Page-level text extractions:
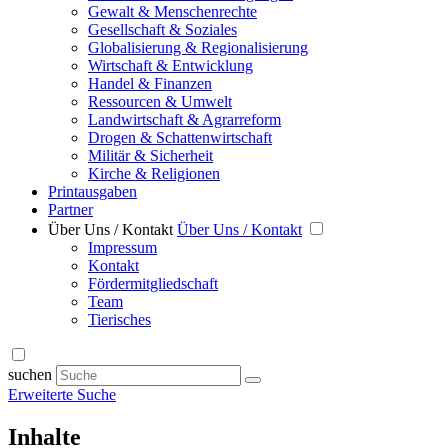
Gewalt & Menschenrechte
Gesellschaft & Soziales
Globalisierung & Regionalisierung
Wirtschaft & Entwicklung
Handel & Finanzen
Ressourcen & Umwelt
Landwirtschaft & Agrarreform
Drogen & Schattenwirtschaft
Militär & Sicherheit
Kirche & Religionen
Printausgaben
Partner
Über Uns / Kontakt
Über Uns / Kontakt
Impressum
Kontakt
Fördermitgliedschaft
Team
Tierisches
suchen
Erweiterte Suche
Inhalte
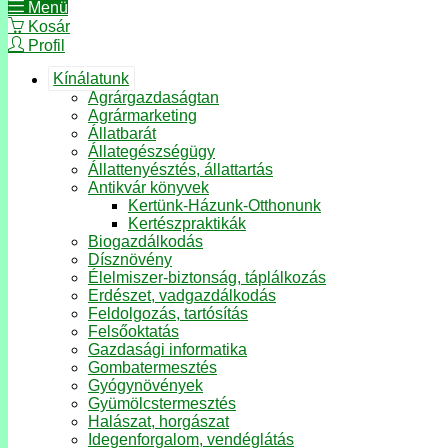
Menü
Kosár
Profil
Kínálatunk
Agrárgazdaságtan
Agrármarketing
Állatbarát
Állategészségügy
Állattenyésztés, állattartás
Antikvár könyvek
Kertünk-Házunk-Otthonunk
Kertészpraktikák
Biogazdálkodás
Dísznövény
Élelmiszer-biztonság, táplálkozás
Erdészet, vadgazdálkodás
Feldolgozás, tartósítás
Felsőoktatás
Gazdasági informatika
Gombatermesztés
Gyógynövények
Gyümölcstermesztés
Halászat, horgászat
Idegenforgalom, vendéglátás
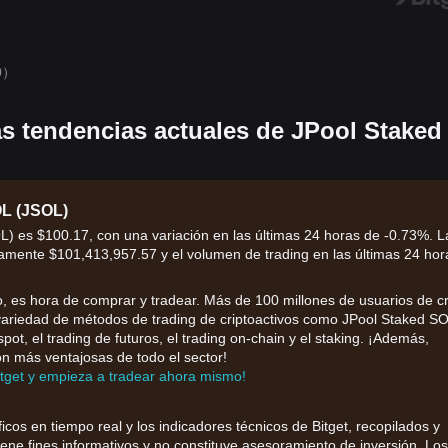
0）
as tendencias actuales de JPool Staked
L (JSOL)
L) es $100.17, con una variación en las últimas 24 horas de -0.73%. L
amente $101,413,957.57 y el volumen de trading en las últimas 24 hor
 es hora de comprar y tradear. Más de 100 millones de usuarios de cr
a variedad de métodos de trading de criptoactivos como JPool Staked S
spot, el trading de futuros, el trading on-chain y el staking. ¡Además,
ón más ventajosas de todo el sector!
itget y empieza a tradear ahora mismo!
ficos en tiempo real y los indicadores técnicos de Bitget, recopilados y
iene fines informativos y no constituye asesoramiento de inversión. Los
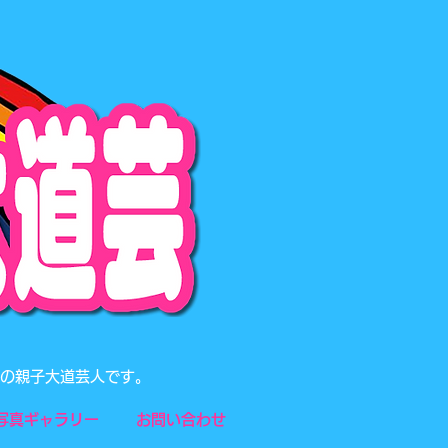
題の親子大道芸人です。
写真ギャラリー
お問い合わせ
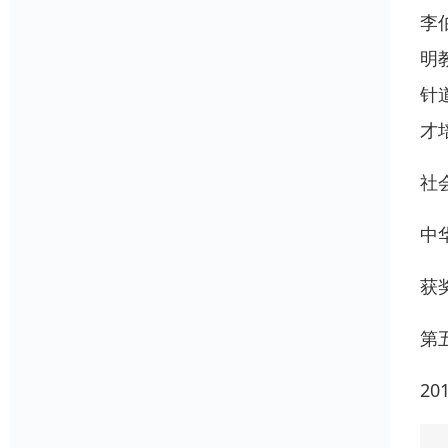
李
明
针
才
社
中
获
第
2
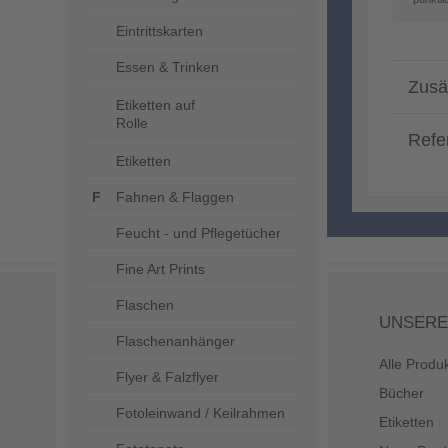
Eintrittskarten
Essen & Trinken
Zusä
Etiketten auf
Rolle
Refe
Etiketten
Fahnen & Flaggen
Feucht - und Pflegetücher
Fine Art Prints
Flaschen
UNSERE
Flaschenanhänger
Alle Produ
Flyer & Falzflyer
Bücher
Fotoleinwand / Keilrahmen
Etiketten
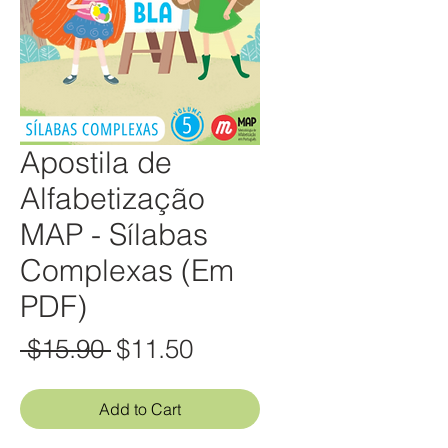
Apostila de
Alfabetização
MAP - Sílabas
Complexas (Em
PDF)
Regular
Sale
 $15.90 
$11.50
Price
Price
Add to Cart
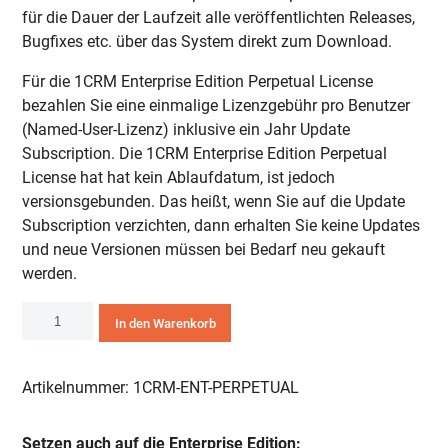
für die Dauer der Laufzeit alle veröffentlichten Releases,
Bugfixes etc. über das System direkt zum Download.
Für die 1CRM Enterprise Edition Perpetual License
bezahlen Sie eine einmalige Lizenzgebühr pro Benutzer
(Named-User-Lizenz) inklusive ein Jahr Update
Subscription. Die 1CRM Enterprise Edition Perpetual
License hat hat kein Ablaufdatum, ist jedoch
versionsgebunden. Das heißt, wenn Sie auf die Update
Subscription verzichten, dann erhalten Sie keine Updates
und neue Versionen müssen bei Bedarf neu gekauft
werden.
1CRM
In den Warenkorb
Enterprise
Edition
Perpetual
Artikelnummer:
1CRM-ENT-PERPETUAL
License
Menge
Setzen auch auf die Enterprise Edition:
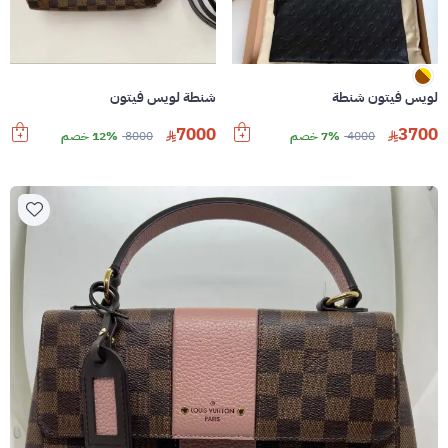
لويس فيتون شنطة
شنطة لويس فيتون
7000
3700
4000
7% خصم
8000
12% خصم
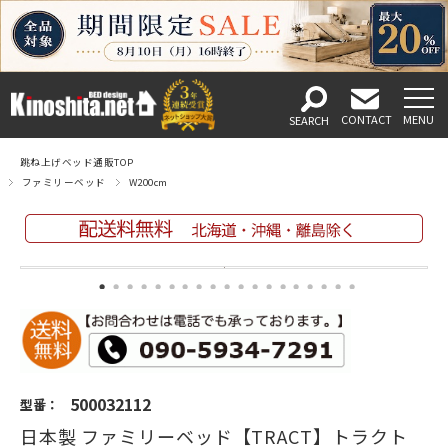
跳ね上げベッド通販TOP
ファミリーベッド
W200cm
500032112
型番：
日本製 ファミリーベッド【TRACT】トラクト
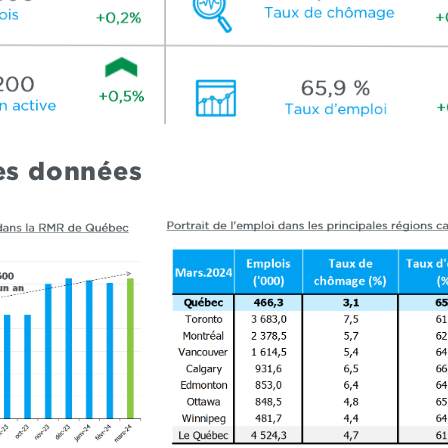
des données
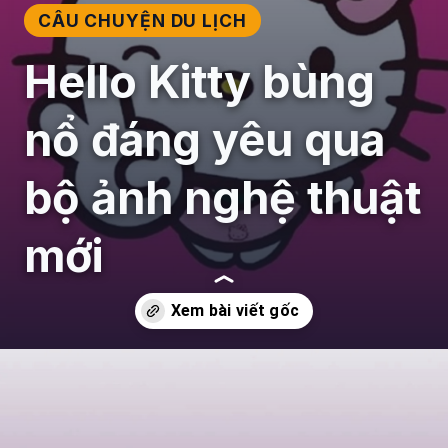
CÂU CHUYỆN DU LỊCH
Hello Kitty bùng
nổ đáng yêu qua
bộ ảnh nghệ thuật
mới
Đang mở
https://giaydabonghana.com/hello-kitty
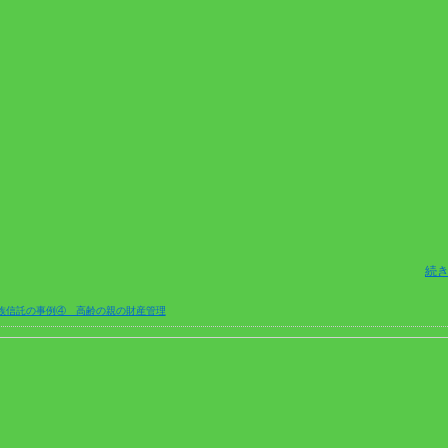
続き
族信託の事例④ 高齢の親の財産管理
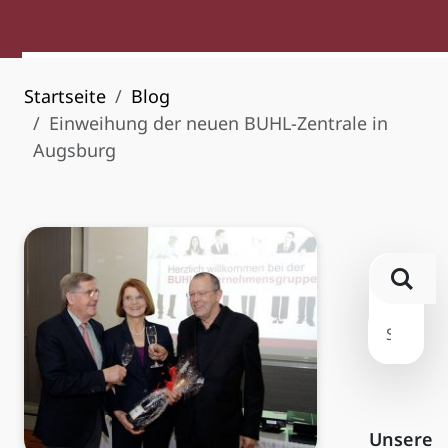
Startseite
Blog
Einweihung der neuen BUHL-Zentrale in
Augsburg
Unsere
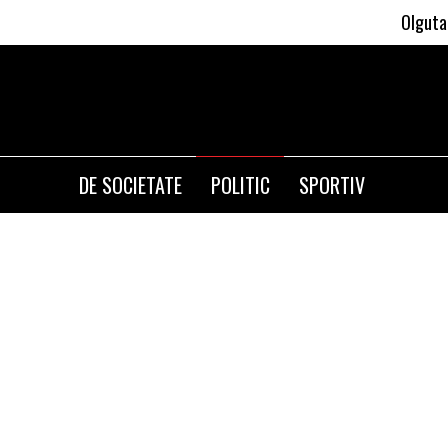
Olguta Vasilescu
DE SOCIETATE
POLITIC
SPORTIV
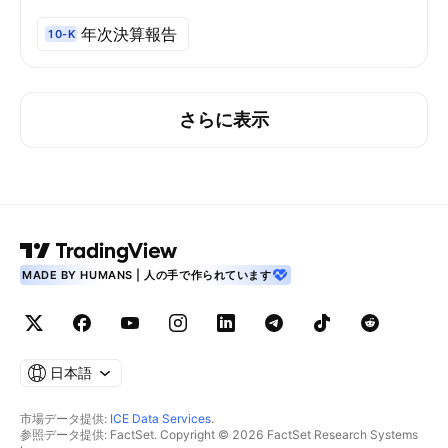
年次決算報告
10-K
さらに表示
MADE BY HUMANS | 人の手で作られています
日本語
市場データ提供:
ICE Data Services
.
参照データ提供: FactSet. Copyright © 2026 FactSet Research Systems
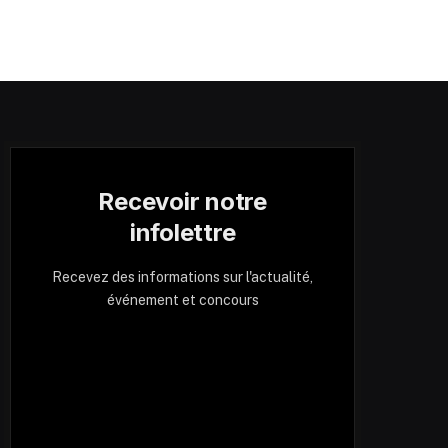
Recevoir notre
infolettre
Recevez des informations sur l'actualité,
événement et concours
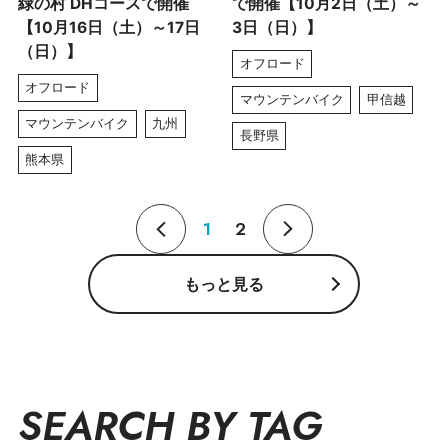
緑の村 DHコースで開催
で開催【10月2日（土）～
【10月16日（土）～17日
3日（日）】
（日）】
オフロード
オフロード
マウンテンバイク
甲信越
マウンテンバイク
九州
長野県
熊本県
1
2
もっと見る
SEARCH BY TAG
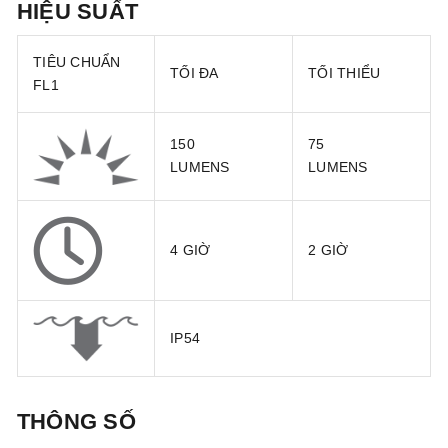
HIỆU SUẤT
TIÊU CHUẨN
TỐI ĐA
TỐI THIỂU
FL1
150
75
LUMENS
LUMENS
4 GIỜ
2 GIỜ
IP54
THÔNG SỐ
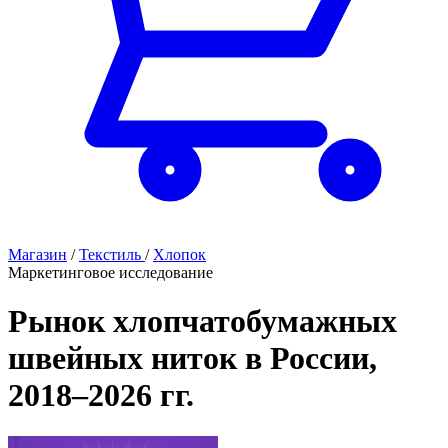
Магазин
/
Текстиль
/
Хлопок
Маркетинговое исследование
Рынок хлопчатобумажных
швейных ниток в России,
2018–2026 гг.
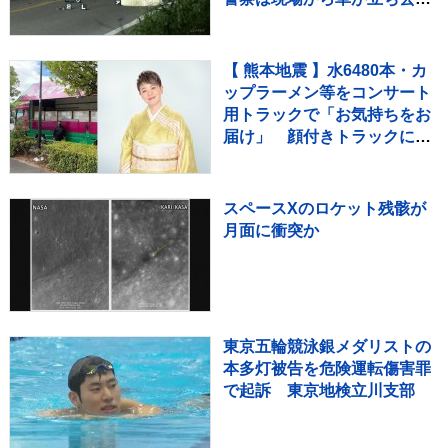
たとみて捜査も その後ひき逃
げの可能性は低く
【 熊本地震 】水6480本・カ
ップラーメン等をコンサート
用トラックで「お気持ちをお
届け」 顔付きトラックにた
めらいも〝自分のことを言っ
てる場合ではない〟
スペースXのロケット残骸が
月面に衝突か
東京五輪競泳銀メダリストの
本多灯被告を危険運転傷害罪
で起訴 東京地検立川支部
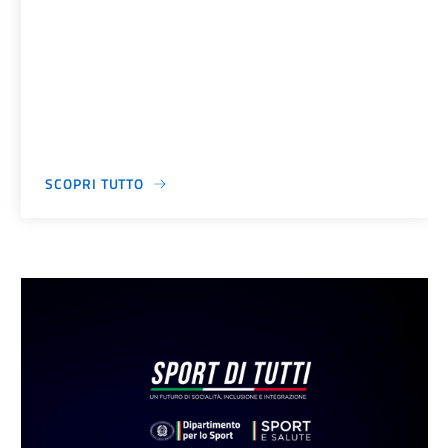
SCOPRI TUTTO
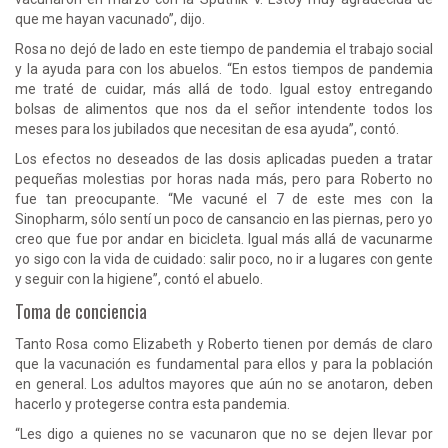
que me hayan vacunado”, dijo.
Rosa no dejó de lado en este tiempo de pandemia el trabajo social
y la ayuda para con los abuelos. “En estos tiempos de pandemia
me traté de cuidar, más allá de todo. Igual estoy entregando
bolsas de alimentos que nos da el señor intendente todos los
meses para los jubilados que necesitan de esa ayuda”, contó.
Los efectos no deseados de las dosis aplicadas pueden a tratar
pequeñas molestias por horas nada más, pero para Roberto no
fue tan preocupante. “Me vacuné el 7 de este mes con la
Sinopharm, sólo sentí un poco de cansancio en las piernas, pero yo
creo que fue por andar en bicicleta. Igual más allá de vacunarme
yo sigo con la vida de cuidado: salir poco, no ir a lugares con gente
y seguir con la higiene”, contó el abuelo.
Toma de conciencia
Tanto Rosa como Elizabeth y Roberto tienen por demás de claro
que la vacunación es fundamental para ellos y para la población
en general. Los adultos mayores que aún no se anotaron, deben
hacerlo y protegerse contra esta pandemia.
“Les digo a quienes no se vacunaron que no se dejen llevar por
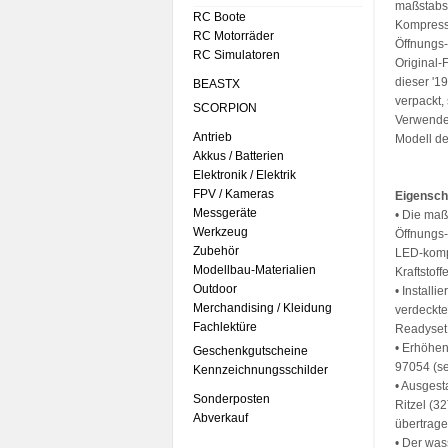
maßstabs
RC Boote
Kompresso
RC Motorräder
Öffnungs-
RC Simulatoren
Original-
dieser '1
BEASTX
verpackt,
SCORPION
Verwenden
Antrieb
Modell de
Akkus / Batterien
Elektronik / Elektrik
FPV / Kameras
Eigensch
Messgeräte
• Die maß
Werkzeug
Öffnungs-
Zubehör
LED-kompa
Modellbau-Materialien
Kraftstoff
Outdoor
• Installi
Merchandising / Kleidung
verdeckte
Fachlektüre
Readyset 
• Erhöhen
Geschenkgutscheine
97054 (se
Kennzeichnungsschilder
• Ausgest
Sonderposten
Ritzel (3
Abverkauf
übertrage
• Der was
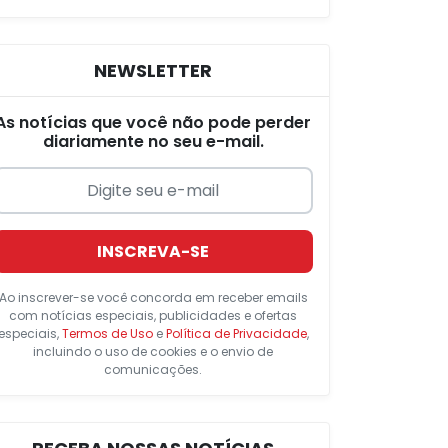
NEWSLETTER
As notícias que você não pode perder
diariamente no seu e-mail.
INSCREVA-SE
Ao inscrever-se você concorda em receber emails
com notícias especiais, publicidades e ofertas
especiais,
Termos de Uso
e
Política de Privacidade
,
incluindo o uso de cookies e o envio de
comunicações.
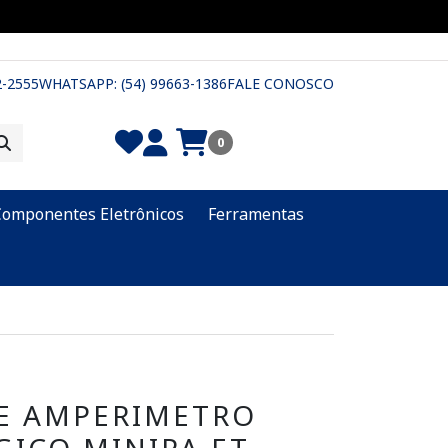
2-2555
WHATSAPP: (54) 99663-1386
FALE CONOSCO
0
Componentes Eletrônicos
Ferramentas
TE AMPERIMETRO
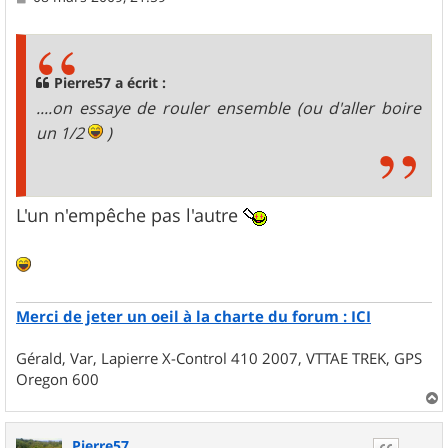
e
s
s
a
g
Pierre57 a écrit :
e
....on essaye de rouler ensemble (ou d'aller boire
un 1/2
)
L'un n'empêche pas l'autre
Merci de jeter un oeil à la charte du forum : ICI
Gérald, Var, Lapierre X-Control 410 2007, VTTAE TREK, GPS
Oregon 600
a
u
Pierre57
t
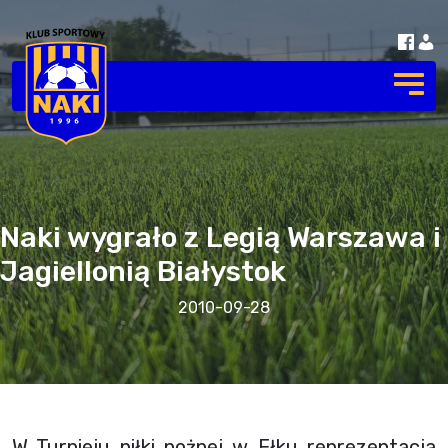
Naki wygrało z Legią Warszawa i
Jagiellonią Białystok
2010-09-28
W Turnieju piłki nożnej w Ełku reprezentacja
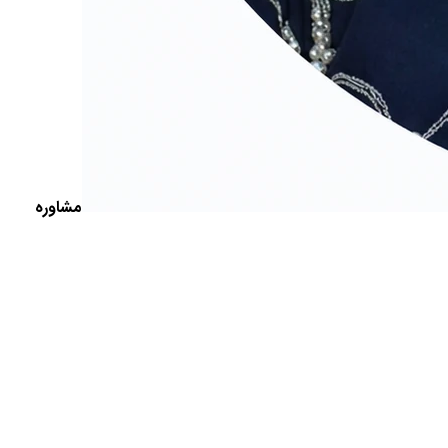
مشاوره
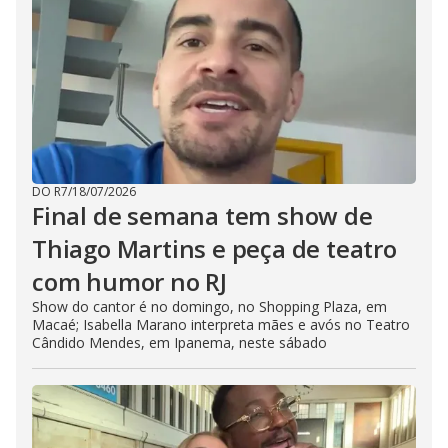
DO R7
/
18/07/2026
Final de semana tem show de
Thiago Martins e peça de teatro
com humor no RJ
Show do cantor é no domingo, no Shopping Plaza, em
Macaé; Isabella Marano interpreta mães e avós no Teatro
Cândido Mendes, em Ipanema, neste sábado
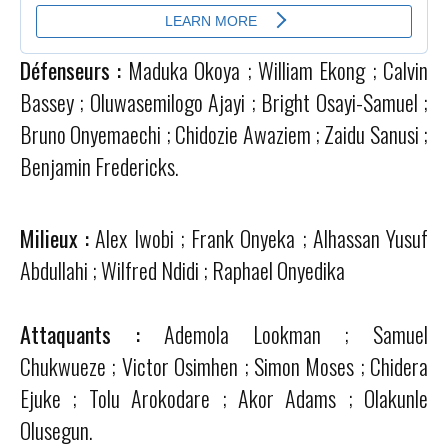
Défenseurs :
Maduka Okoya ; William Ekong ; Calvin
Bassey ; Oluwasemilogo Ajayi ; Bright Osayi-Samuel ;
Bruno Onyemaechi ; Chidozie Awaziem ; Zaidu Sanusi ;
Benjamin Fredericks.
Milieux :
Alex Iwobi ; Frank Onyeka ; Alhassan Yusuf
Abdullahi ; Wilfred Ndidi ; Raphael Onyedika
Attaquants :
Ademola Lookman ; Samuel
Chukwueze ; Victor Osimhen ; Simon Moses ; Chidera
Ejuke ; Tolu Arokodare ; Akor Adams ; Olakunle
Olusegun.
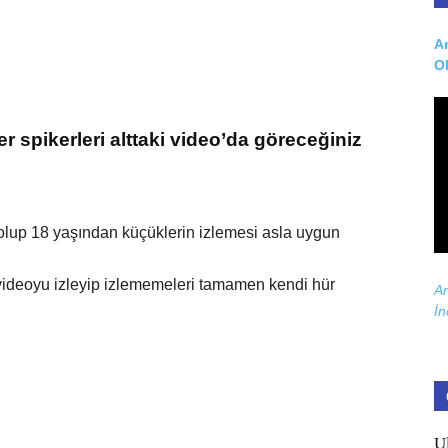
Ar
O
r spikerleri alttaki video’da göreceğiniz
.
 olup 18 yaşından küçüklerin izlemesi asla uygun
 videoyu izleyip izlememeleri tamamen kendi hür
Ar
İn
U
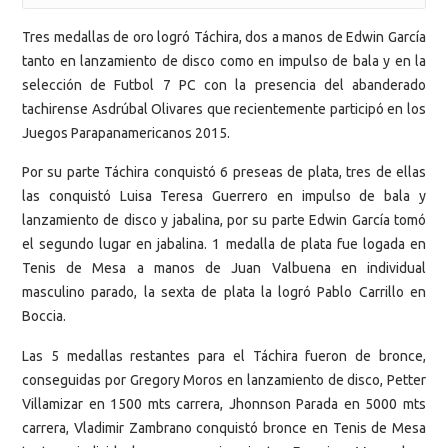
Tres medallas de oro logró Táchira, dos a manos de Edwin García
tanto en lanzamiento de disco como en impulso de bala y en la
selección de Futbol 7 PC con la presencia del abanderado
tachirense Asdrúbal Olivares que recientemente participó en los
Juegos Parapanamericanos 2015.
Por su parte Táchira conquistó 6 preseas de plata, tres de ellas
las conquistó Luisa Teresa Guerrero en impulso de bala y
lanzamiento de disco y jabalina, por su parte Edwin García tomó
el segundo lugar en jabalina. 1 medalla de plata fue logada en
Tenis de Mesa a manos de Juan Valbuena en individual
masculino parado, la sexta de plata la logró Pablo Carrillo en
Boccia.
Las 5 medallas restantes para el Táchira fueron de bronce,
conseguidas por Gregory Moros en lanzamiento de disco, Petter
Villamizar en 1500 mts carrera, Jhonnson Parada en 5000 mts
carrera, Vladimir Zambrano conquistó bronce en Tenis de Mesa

## Aim of the task
Looking at the records above, which lines contain "poco"? Copy those lines.

## Written solution
Sinopharm, sólo sentí un poco de cansancio en las piernas, pero yo
yo sigo con la vida de cuidado: salir poco, no ir a lugares con gente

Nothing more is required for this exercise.